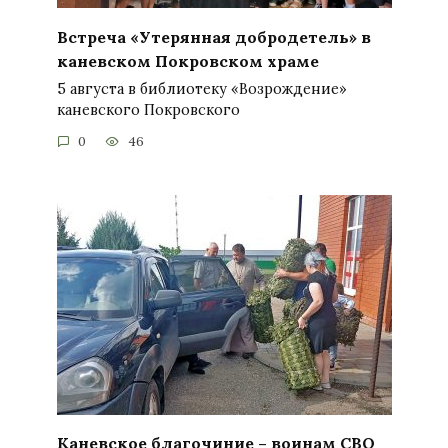
Встреча «Утерянная добродетель» в
каневском Покровском храме
5 августа в библиотеку «Возрождение»
каневского Покровского
0
46
Каневское благочиние – воинам СВО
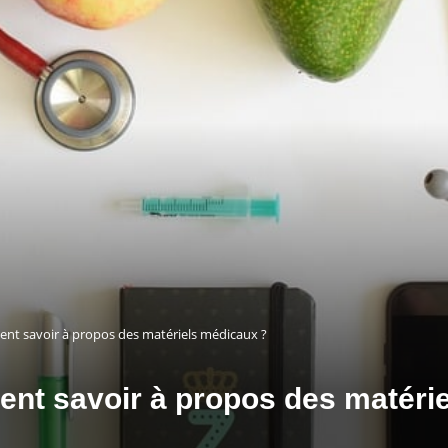
nt savoir à propos des matériels médicaux ?
nt savoir à propos des matéri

· · · ·

• Exercise aim: Could you copy exactly, and with no pictures, the lines above from the one containing "Каневское благочиние – воинам СВО" through the last line, both included?

• Exercise output:
Каневское благочиние – воинам СВО
nt savoir à propos des matériels médicaux ?
nt savoir à propos des matéri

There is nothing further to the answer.